(Beginning of MATERIAL SHOWN)

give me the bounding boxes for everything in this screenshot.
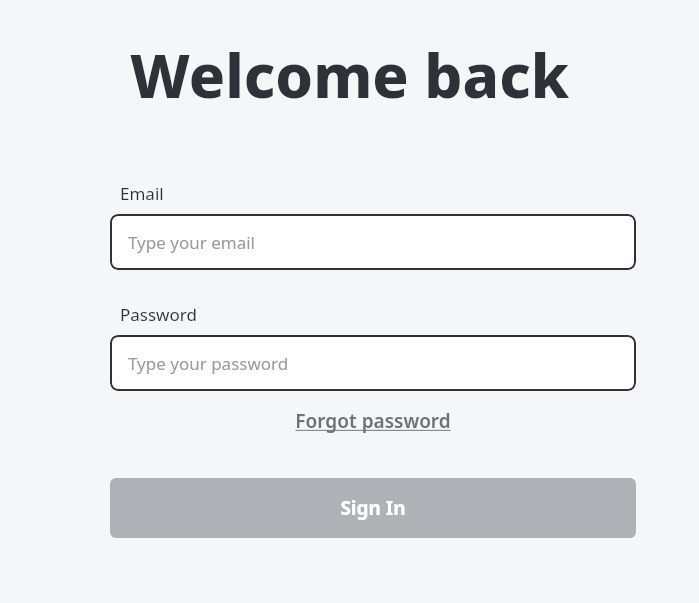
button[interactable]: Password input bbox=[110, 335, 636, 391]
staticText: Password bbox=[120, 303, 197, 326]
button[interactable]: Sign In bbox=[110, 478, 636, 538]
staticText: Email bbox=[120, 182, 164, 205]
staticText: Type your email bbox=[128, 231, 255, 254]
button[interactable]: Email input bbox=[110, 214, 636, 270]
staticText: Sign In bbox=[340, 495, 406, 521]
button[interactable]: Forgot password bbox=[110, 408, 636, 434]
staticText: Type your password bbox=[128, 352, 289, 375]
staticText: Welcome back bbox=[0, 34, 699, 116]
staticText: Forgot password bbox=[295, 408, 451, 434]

(End of MATERIAL SHOWN)

Copy the records exactly; no image should appear in the result.

give me the bounding boxes for everything in this screenshot.
button[interactable]: Password input bbox=[110, 335, 636, 391]
staticText: Password bbox=[120, 303, 197, 326]
button[interactable]: Sign In bbox=[110, 478, 636, 538]
staticText: Email bbox=[120, 182, 164, 205]
staticText: Type your email bbox=[128, 231, 255, 254]
button[interactable]: Email input bbox=[110, 214, 636, 270]
staticText: Sign In bbox=[340, 495, 406, 521]
button[interactable]: Forgot password bbox=[110, 408, 636, 434]
staticText: Type your password bbox=[128, 352, 289, 375]
staticText: Welcome back bbox=[0, 34, 699, 116]
staticText: Forgot password bbox=[295, 408, 451, 434]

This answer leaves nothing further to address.